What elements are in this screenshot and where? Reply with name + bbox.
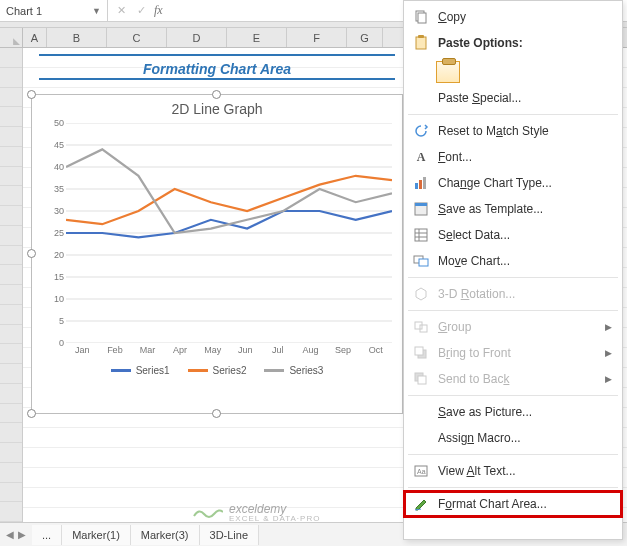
row-head[interactable]: [0, 483, 22, 503]
resize-handle-icon[interactable]: [27, 249, 36, 258]
menu-label: Select Data...Select Data...: [438, 228, 612, 242]
legend-item[interactable]: Series3: [264, 365, 323, 376]
select-data-icon: [412, 227, 430, 243]
menu-label: Bring to FrontBring to Front: [438, 346, 597, 360]
svg-rect-12: [418, 13, 426, 23]
menu-send-to-back: Send to BackSend to Back ▶: [404, 366, 622, 392]
font-icon: A: [412, 149, 430, 165]
row-head[interactable]: [0, 384, 22, 404]
menu-save-template[interactable]: Save as Template...Save as Template...: [404, 196, 622, 222]
menu-assign-macro[interactable]: Assign Macro...Assign Macro...: [404, 425, 622, 451]
menu-separator: [408, 114, 618, 115]
row-head[interactable]: [0, 305, 22, 325]
menu-reset-match-style[interactable]: Reset to Match StyleReset to Match Style: [404, 118, 622, 144]
row-head[interactable]: [0, 68, 22, 88]
menu-save-as-picture[interactable]: Save as Picture...Save as Picture...: [404, 399, 622, 425]
row-head[interactable]: [0, 463, 22, 483]
name-box[interactable]: Chart 1 ▼: [0, 0, 108, 21]
col-head[interactable]: C: [107, 28, 167, 47]
row-head[interactable]: [0, 206, 22, 226]
col-head[interactable]: G: [347, 28, 383, 47]
menu-move-chart[interactable]: Move Chart...Move Chart...: [404, 248, 622, 274]
row-head[interactable]: [0, 502, 22, 522]
paste-option-button[interactable]: [404, 56, 622, 85]
context-menu: CCopyopy Paste Options: Paste Special...…: [403, 0, 623, 540]
menu-label: Save as Template...Save as Template...: [438, 202, 612, 216]
sheet-tab[interactable]: Marker(1): [62, 525, 131, 545]
row-head[interactable]: [0, 285, 22, 305]
row-head[interactable]: [0, 246, 22, 266]
legend-swatch-icon: [188, 369, 208, 372]
bring-front-icon: [412, 345, 430, 361]
menu-label: Assign Macro...Assign Macro...: [438, 431, 612, 445]
row-head[interactable]: [0, 404, 22, 424]
row-head[interactable]: [0, 226, 22, 246]
row-head[interactable]: [0, 344, 22, 364]
sheet-tab[interactable]: Marker(3): [131, 525, 200, 545]
row-head[interactable]: [0, 186, 22, 206]
menu-paste-options-header: Paste Options:: [404, 30, 622, 56]
menu-change-chart-type[interactable]: Change Chart Type...Change Chart Type...: [404, 170, 622, 196]
sheet-tab[interactable]: 3D-Line: [200, 525, 260, 545]
col-head[interactable]: D: [167, 28, 227, 47]
name-box-value: Chart 1: [6, 5, 42, 17]
chart-plot-area[interactable]: 05101520253035404550: [66, 123, 392, 343]
chevron-down-icon[interactable]: ▼: [92, 6, 101, 16]
resize-handle-icon[interactable]: [27, 409, 36, 418]
x-tick: Jul: [262, 345, 295, 355]
tab-next-icon: ▶: [18, 529, 26, 540]
menu-view-alt-text[interactable]: Aa View Alt Text...View Alt Text...: [404, 458, 622, 484]
chevron-right-icon: ▶: [605, 322, 612, 332]
x-tick: Jan: [66, 345, 99, 355]
row-head[interactable]: [0, 423, 22, 443]
menu-separator: [408, 310, 618, 311]
watermark: exceldemy EXCEL & DATA·PRO: [193, 502, 320, 523]
menu-label: Send to BackSend to Back: [438, 372, 597, 386]
col-head[interactable]: A: [23, 28, 47, 47]
chart-legend[interactable]: Series1Series2Series3: [32, 365, 402, 376]
menu-separator: [408, 277, 618, 278]
svg-rect-14: [418, 35, 424, 38]
row-head[interactable]: [0, 107, 22, 127]
svg-rect-19: [415, 203, 427, 206]
clipboard-icon[interactable]: [436, 61, 460, 83]
menu-copy[interactable]: CCopyopy: [404, 4, 622, 30]
tab-nav[interactable]: ◀▶: [0, 529, 32, 540]
row-head[interactable]: [0, 147, 22, 167]
row-head[interactable]: [0, 325, 22, 345]
legend-item[interactable]: Series2: [188, 365, 247, 376]
resize-handle-icon[interactable]: [212, 409, 221, 418]
col-head[interactable]: B: [47, 28, 107, 47]
menu-font[interactable]: A Font...Font...: [404, 144, 622, 170]
menu-separator: [408, 395, 618, 396]
col-head[interactable]: E: [227, 28, 287, 47]
x-tick: Feb: [99, 345, 132, 355]
legend-label: Series3: [289, 365, 323, 376]
x-tick: Oct: [359, 345, 392, 355]
fx-label[interactable]: fx: [154, 3, 163, 18]
chart-object[interactable]: 2D Line Graph 05101520253035404550 JanFe…: [31, 94, 403, 414]
row-head[interactable]: [0, 167, 22, 187]
row-head[interactable]: [0, 364, 22, 384]
menu-label: Move Chart...Move Chart...: [438, 254, 612, 268]
row-head[interactable]: [0, 88, 22, 108]
menu-select-data[interactable]: Select Data...Select Data...: [404, 222, 622, 248]
row-head[interactable]: [0, 265, 22, 285]
resize-handle-icon[interactable]: [212, 90, 221, 99]
wave-icon: [193, 506, 223, 520]
legend-item[interactable]: Series1: [111, 365, 170, 376]
sheet-tab[interactable]: ...: [32, 525, 62, 545]
menu-label: Font...Font...: [438, 150, 612, 164]
menu-format-chart-area[interactable]: Format Chart Area...Format Chart Area...: [404, 491, 622, 517]
select-all-triangle[interactable]: [0, 28, 23, 47]
resize-handle-icon[interactable]: [27, 90, 36, 99]
col-head[interactable]: F: [287, 28, 347, 47]
svg-rect-31: [418, 376, 426, 384]
menu-paste-special[interactable]: Paste Special...Paste Special...: [404, 85, 622, 111]
row-head[interactable]: [0, 48, 22, 68]
row-headers: [0, 48, 23, 522]
x-tick: Apr: [164, 345, 197, 355]
menu-bring-to-front: Bring to FrontBring to Front ▶: [404, 340, 622, 366]
row-head[interactable]: [0, 127, 22, 147]
row-head[interactable]: [0, 443, 22, 463]
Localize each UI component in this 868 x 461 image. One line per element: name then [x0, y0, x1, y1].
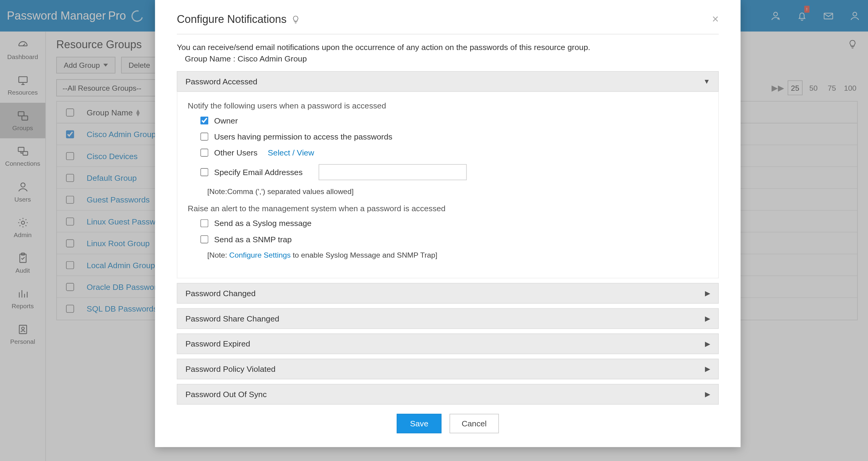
modal-title-text: Configure Notifications [177, 13, 287, 26]
accordion-item[interactable]: Password Out Of Sync▶ [177, 384, 719, 405]
chevron-right-icon: ▶ [705, 365, 710, 373]
chevron-right-icon: ▶ [705, 289, 710, 297]
configure-note: [Note: Configure Settings to enable Sysl… [207, 251, 708, 259]
email-note: [Note:Comma (',') separated values allow… [207, 187, 708, 196]
specify-email-label: Specify Email Addresses [214, 167, 302, 177]
modal-group-line: Group Name : Cisco Admin Group [185, 54, 718, 63]
accordion-password-accessed[interactable]: Password Accessed ▼ [177, 71, 719, 92]
accordion-item[interactable]: Password Share Changed▶ [177, 308, 719, 329]
close-icon[interactable]: × [712, 13, 719, 26]
save-button[interactable]: Save [397, 414, 441, 433]
configure-notifications-modal: Configure Notifications × You can receiv… [155, 0, 741, 447]
modal-title: Configure Notifications [177, 13, 301, 26]
accordion-item[interactable]: Password Policy Violated▶ [177, 359, 719, 380]
accordion-header-label: Password Accessed [185, 77, 257, 86]
syslog-label: Send as a Syslog message [214, 219, 311, 228]
syslog-checkbox[interactable] [200, 219, 209, 227]
owner-label: Owner [214, 116, 238, 125]
chevron-down-icon: ▼ [704, 78, 710, 86]
note-suffix: to enable Syslog Message and SNMP Trap] [290, 251, 437, 259]
users-permission-checkbox[interactable] [200, 132, 209, 141]
accordion-header-label: Password Share Changed [185, 314, 279, 323]
accordion-header-label: Password Changed [185, 289, 255, 298]
other-users-label: Other Users [214, 148, 257, 157]
group-line-prefix: Group Name : [185, 54, 238, 63]
chevron-right-icon: ▶ [705, 390, 710, 398]
accordion-header-label: Password Expired [185, 339, 250, 348]
other-users-checkbox[interactable] [200, 149, 209, 157]
raise-alert-label: Raise an alert to the management system … [188, 204, 708, 213]
accordion-header-label: Password Out Of Sync [185, 390, 267, 399]
group-line-name: Cisco Admin Group [238, 54, 307, 63]
note-prefix: [Note: [207, 251, 229, 259]
lightbulb-icon [291, 15, 300, 24]
chevron-right-icon: ▶ [705, 314, 710, 323]
modal-description: You can receive/send email notifications… [177, 42, 719, 52]
modal-actions: Save Cancel [177, 414, 719, 433]
accordion-body-password-accessed: Notify the following users when a passwo… [177, 92, 719, 278]
users-permission-label: Users having permission to access the pa… [214, 132, 392, 141]
owner-checkbox[interactable] [200, 117, 209, 125]
select-view-link[interactable]: Select / View [268, 148, 314, 157]
accordion-item[interactable]: Password Changed▶ [177, 283, 719, 304]
email-addresses-input[interactable] [318, 164, 467, 180]
configure-settings-link[interactable]: Configure Settings [229, 251, 291, 259]
specify-email-checkbox[interactable] [200, 168, 209, 176]
notify-label: Notify the following users when a passwo… [188, 101, 708, 110]
chevron-right-icon: ▶ [705, 340, 710, 348]
snmp-checkbox[interactable] [200, 235, 209, 243]
accordion-header-label: Password Policy Violated [185, 365, 276, 374]
cancel-button[interactable]: Cancel [450, 414, 499, 433]
accordion-item[interactable]: Password Expired▶ [177, 334, 719, 354]
snmp-label: Send as a SNMP trap [214, 235, 291, 244]
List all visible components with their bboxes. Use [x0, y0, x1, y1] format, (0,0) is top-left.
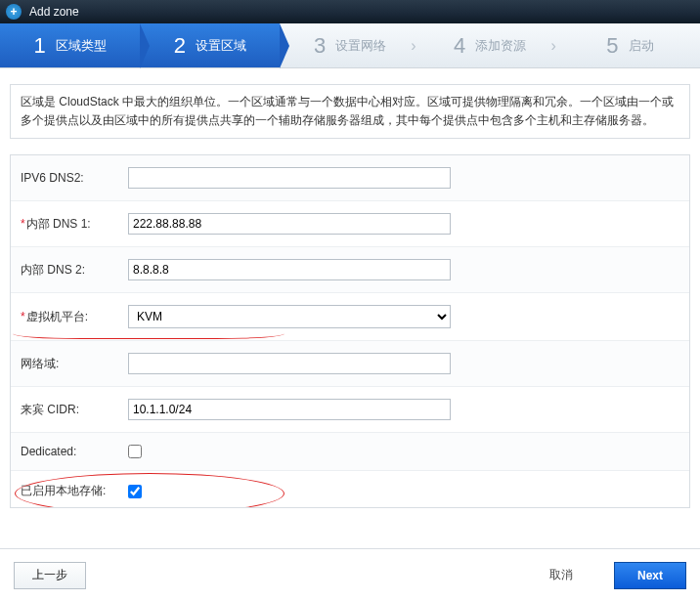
wizard-step-add-resources[interactable]: 4 添加资源 › [420, 23, 560, 67]
label-dedicated: Dedicated: [21, 445, 128, 458]
row-network-domain: 网络域: [11, 341, 689, 387]
form-scrollarea[interactable]: IPV6 DNS2: *内部 DNS 1: 内部 DNS 2: *虚拟机平台: … [11, 155, 689, 507]
wizard-step-launch[interactable]: 5 启动 [560, 23, 700, 67]
row-internal-dns2: 内部 DNS 2: [11, 247, 689, 293]
wizard-step-setup-zone[interactable]: 2 设置区域 [140, 23, 280, 67]
window-title: Add zone [29, 5, 79, 19]
zone-description: 区域是 CloudStack 中最大的组织单位。一个区域通常与一个数据中心相对应… [10, 84, 690, 139]
window-titlebar: + Add zone [0, 0, 700, 23]
wizard-steps: 1 区域类型 2 设置区域 3 设置网络 › 4 添加资源 › 5 启动 [0, 23, 700, 68]
previous-button[interactable]: 上一步 [14, 562, 86, 589]
step-label: 设置区域 [196, 37, 246, 55]
step-number: 5 [606, 33, 618, 59]
label-internal-dns1: *内部 DNS 1: [21, 216, 128, 233]
cancel-button[interactable]: 取消 [532, 562, 591, 589]
input-ipv6-dns2[interactable] [128, 167, 451, 189]
step-number: 2 [174, 33, 186, 59]
step-label: 设置网络 [335, 37, 386, 55]
row-internal-dns1: *内部 DNS 1: [11, 201, 689, 247]
step-number: 1 [33, 33, 45, 59]
label-local-storage: 已启用本地存储: [21, 483, 128, 499]
label-ipv6-dns2: IPV6 DNS2: [21, 171, 128, 185]
row-dedicated: Dedicated: [11, 433, 689, 471]
step-label: 区域类型 [56, 37, 107, 55]
wizard-step-zone-type[interactable]: 1 区域类型 [0, 23, 140, 67]
input-network-domain[interactable] [128, 353, 451, 374]
input-internal-dns2[interactable] [128, 259, 451, 280]
step-label: 启动 [629, 37, 654, 55]
chevron-right-icon: › [550, 37, 555, 55]
select-hypervisor[interactable]: KVM [128, 305, 451, 328]
input-internal-dns1[interactable] [128, 213, 451, 235]
add-icon: + [6, 4, 22, 20]
form-panel: IPV6 DNS2: *内部 DNS 1: 内部 DNS 2: *虚拟机平台: … [10, 154, 690, 508]
required-marker: * [21, 310, 25, 323]
input-guest-cidr[interactable] [128, 399, 451, 420]
step-number: 4 [454, 33, 465, 59]
row-guest-cidr: 来宾 CIDR: [11, 387, 689, 433]
label-hypervisor: *虚拟机平台: [21, 309, 128, 325]
chevron-right-icon: › [411, 37, 416, 55]
row-ipv6-dns2: IPV6 DNS2: [11, 155, 689, 201]
checkbox-local-storage[interactable] [128, 485, 142, 498]
step-label: 添加资源 [475, 37, 526, 55]
label-internal-dns2: 内部 DNS 2: [21, 262, 128, 279]
step-number: 3 [314, 33, 326, 59]
label-network-domain: 网络域: [21, 356, 128, 372]
next-button[interactable]: Next [614, 562, 686, 589]
wizard-footer: 上一步 取消 Next [0, 548, 700, 601]
checkbox-dedicated[interactable] [128, 445, 142, 458]
label-guest-cidr: 来宾 CIDR: [21, 402, 128, 418]
description-panel: 区域是 CloudStack 中最大的组织单位。一个区域通常与一个数据中心相对应… [0, 68, 700, 149]
required-marker: * [21, 217, 25, 231]
wizard-step-setup-network[interactable]: 3 设置网络 › [280, 23, 419, 67]
row-local-storage: 已启用本地存储: [11, 471, 689, 507]
row-hypervisor: *虚拟机平台: KVM [11, 293, 689, 341]
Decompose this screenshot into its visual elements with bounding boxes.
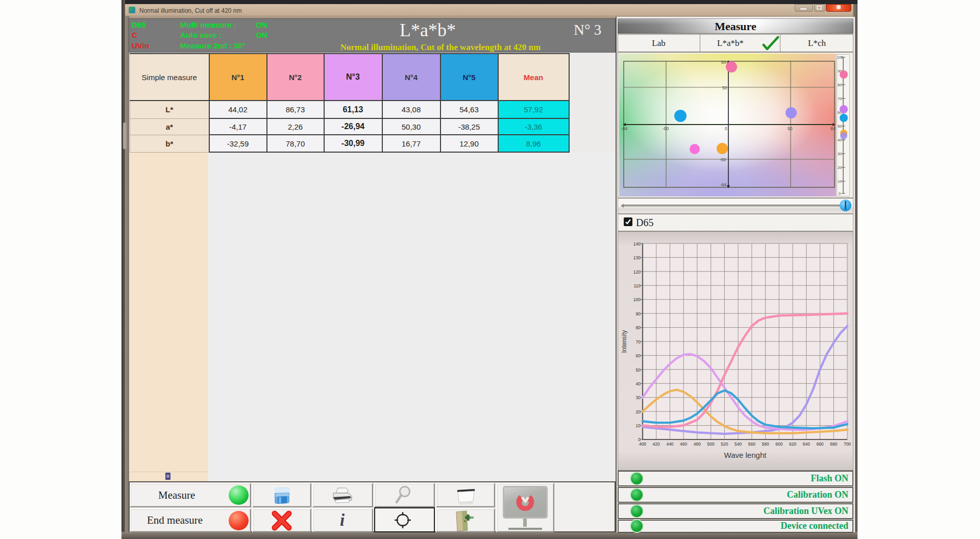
svg-text:0: 0 xyxy=(725,126,727,131)
svg-text:130: 130 xyxy=(633,255,641,260)
svg-text:400: 400 xyxy=(639,442,646,447)
svg-text:20: 20 xyxy=(636,409,641,414)
svg-text:660: 660 xyxy=(816,442,823,447)
svg-text:420: 420 xyxy=(653,442,660,447)
svg-text:-50: -50 xyxy=(720,157,726,162)
svg-text:680: 680 xyxy=(830,442,837,447)
svg-text:84: 84 xyxy=(830,126,836,131)
svg-text:620: 620 xyxy=(789,442,796,447)
svg-text:Intensity: Intensity xyxy=(621,330,628,353)
svg-text:70: 70 xyxy=(636,339,641,345)
svg-text:80: 80 xyxy=(636,325,641,330)
svg-text:50: 50 xyxy=(636,368,641,373)
svg-text:30: 30 xyxy=(838,152,842,156)
svg-text:10: 10 xyxy=(838,180,842,183)
svg-text:-84: -84 xyxy=(720,182,727,187)
svg-text:60: 60 xyxy=(636,353,641,358)
svg-text:110: 110 xyxy=(633,283,641,288)
svg-text:460: 460 xyxy=(680,442,687,447)
svg-text:100: 100 xyxy=(837,56,843,59)
svg-text:520: 520 xyxy=(721,442,728,447)
svg-text:50: 50 xyxy=(788,126,793,131)
svg-text:20: 20 xyxy=(838,166,842,169)
svg-text:50: 50 xyxy=(722,85,727,90)
svg-text:30: 30 xyxy=(636,395,641,400)
svg-text:440: 440 xyxy=(666,442,673,447)
svg-text:480: 480 xyxy=(694,442,701,447)
svg-text:100: 100 xyxy=(633,297,641,302)
svg-text:84: 84 xyxy=(721,60,726,65)
svg-text:70: 70 xyxy=(838,97,842,101)
svg-text:90: 90 xyxy=(636,311,641,316)
svg-text:-50: -50 xyxy=(663,126,669,131)
svg-text:120: 120 xyxy=(633,270,641,275)
svg-text:580: 580 xyxy=(762,442,769,447)
svg-text:500: 500 xyxy=(707,442,715,447)
svg-text:700: 700 xyxy=(844,442,851,447)
svg-text:640: 640 xyxy=(803,442,810,447)
svg-text:40: 40 xyxy=(838,138,842,142)
svg-text:40: 40 xyxy=(636,381,641,386)
svg-text:80: 80 xyxy=(838,83,842,87)
svg-text:50: 50 xyxy=(838,125,842,128)
svg-text:-84: -84 xyxy=(621,126,628,131)
svg-text:560: 560 xyxy=(748,442,755,447)
svg-text:140: 140 xyxy=(633,241,641,247)
svg-text:540: 540 xyxy=(734,442,742,447)
svg-text:10: 10 xyxy=(636,423,641,428)
svg-text:0: 0 xyxy=(839,192,841,195)
svg-text:Wave lenght: Wave lenght xyxy=(724,451,767,459)
svg-text:600: 600 xyxy=(775,442,782,447)
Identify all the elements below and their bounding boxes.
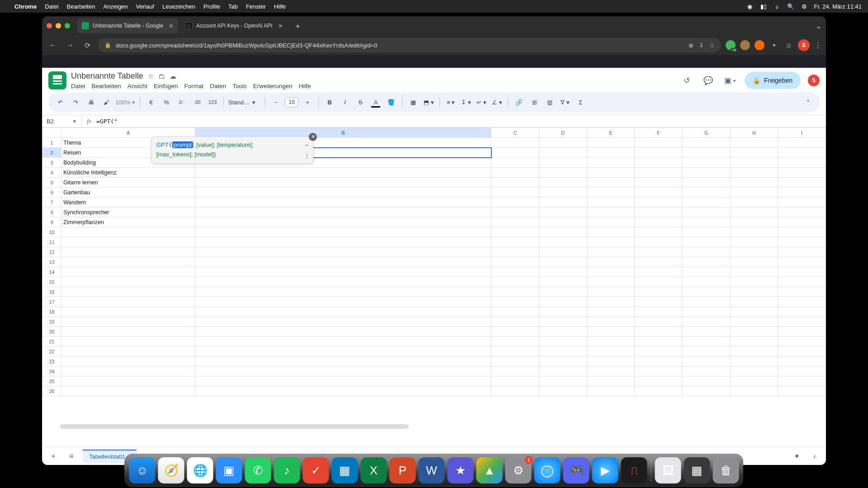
dock-imovie-icon[interactable]: ★ bbox=[448, 457, 474, 483]
cell[interactable] bbox=[195, 386, 491, 396]
dock-mission-control-icon[interactable]: ▦ bbox=[684, 457, 710, 483]
cell[interactable] bbox=[730, 158, 778, 168]
cell[interactable] bbox=[682, 267, 730, 277]
col-header-g[interactable]: G bbox=[682, 128, 730, 138]
cell[interactable] bbox=[195, 197, 491, 207]
cell[interactable] bbox=[539, 337, 587, 347]
col-header-c[interactable]: C bbox=[491, 128, 539, 138]
cell[interactable] bbox=[635, 247, 683, 257]
cell[interactable] bbox=[635, 307, 683, 317]
maximize-window-button[interactable] bbox=[65, 23, 70, 28]
cell[interactable] bbox=[730, 148, 778, 158]
cell[interactable] bbox=[61, 327, 195, 337]
cell[interactable] bbox=[491, 327, 539, 337]
sheets-menu-erweiterungen[interactable]: Erweiterungen bbox=[253, 83, 292, 89]
cell[interactable] bbox=[539, 247, 587, 257]
cell[interactable] bbox=[778, 217, 826, 227]
cell[interactable] bbox=[539, 267, 587, 277]
row-header[interactable]: 8 bbox=[42, 207, 61, 217]
cell[interactable] bbox=[61, 366, 195, 376]
cell[interactable] bbox=[539, 197, 587, 207]
cell[interactable] bbox=[61, 227, 195, 237]
star-icon[interactable]: ☆ bbox=[148, 72, 154, 80]
cell[interactable] bbox=[778, 158, 826, 168]
sheets-logo-icon[interactable] bbox=[48, 71, 66, 89]
cell[interactable] bbox=[539, 168, 587, 178]
cell[interactable] bbox=[539, 178, 587, 188]
cell[interactable] bbox=[195, 237, 491, 247]
redo-icon[interactable]: ↷ bbox=[69, 96, 82, 108]
cell[interactable] bbox=[730, 168, 778, 178]
cell[interactable] bbox=[635, 207, 683, 217]
cell[interactable] bbox=[635, 327, 683, 337]
collapse-toolbar-icon[interactable]: ⌃ bbox=[802, 96, 814, 108]
row-header[interactable]: 10 bbox=[42, 227, 61, 237]
close-tab-icon[interactable]: ✕ bbox=[278, 23, 283, 29]
cell[interactable] bbox=[587, 168, 635, 178]
col-header-h[interactable]: H bbox=[730, 128, 778, 138]
increase-font-icon[interactable]: + bbox=[301, 96, 314, 108]
forward-button[interactable]: → bbox=[64, 39, 76, 52]
cell[interactable] bbox=[539, 227, 587, 237]
col-header-f[interactable]: F bbox=[635, 128, 683, 138]
decrease-decimal-icon[interactable]: .0← bbox=[175, 96, 188, 108]
history-icon[interactable]: ↺ bbox=[679, 73, 694, 88]
row-header[interactable]: 26 bbox=[42, 386, 61, 396]
cell[interactable] bbox=[195, 337, 491, 347]
cell[interactable] bbox=[682, 227, 730, 237]
cell[interactable] bbox=[778, 138, 826, 148]
cell[interactable] bbox=[635, 197, 683, 207]
menu-fenster[interactable]: Fenster bbox=[246, 3, 266, 10]
cell[interactable] bbox=[682, 357, 730, 366]
cell[interactable] bbox=[195, 257, 491, 267]
cell[interactable] bbox=[491, 207, 539, 217]
row-header[interactable]: 21 bbox=[42, 337, 61, 347]
cell[interactable] bbox=[195, 267, 491, 277]
all-sheets-icon[interactable]: ≡ bbox=[65, 450, 78, 463]
share-button[interactable]: 🔒 Freigeben bbox=[745, 72, 801, 89]
cell[interactable] bbox=[587, 366, 635, 376]
merge-cells-icon[interactable]: ⬒ ▾ bbox=[422, 96, 435, 108]
cell[interactable] bbox=[539, 237, 587, 247]
select-all-corner[interactable] bbox=[42, 128, 61, 138]
cell[interactable] bbox=[778, 168, 826, 178]
strikethrough-icon[interactable]: S bbox=[354, 96, 367, 108]
row-header[interactable]: 23 bbox=[42, 357, 61, 366]
cell[interactable] bbox=[778, 357, 826, 366]
cell[interactable] bbox=[539, 317, 587, 327]
cell[interactable] bbox=[682, 287, 730, 297]
cell[interactable] bbox=[635, 277, 683, 287]
sheets-menu-datei[interactable]: Datei bbox=[71, 83, 85, 89]
cell[interactable] bbox=[682, 366, 730, 376]
cell[interactable] bbox=[778, 327, 826, 337]
cell[interactable] bbox=[587, 178, 635, 188]
cloud-status-icon[interactable]: ☁ bbox=[170, 72, 176, 80]
italic-icon[interactable]: I bbox=[339, 96, 351, 108]
borders-icon[interactable]: ▦ bbox=[407, 96, 420, 108]
cell[interactable] bbox=[491, 277, 539, 287]
row-header[interactable]: 7 bbox=[42, 197, 61, 207]
cell[interactable] bbox=[682, 168, 730, 178]
cell[interactable] bbox=[635, 237, 683, 247]
side-panel-icon[interactable]: ◫ bbox=[783, 40, 793, 50]
cell[interactable] bbox=[61, 297, 195, 307]
cell[interactable] bbox=[778, 257, 826, 267]
cell[interactable] bbox=[539, 327, 587, 337]
row-header[interactable]: 22 bbox=[42, 347, 61, 357]
cell[interactable] bbox=[778, 188, 826, 197]
row-header[interactable]: 13 bbox=[42, 257, 61, 267]
cell[interactable] bbox=[635, 158, 683, 168]
cell[interactable] bbox=[682, 297, 730, 307]
cell[interactable] bbox=[682, 197, 730, 207]
cell[interactable] bbox=[491, 168, 539, 178]
dock-trash-icon[interactable]: 🗑 bbox=[713, 457, 739, 483]
search-icon[interactable]: 🔍 bbox=[787, 3, 794, 10]
zoom-select[interactable]: 100% ▾ bbox=[115, 99, 135, 106]
sheets-menu-einfuegen[interactable]: Einfügen bbox=[154, 83, 178, 89]
dock-powerpoint-icon[interactable]: P bbox=[390, 457, 416, 483]
cell[interactable] bbox=[730, 237, 778, 247]
cell[interactable] bbox=[730, 188, 778, 197]
text-color-icon[interactable]: A bbox=[369, 96, 382, 108]
font-select[interactable]: Stand… ▾ bbox=[228, 99, 260, 106]
functions-icon[interactable]: Σ bbox=[574, 96, 587, 108]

EXERCISE REQUIREMENTS: Find the string "note" in the entries above and return each line that holds it.

YOUR RESPONSE:
configure-note: [Note: Configure Settings to enable Sysl… [207, 251, 708, 259]
email-note: [Note:Comma (',') separated values allow… [207, 187, 708, 196]
note-suffix: to enable Syslog Message and SNMP Trap] [290, 251, 437, 259]
note-prefix: [Note: [207, 251, 229, 259]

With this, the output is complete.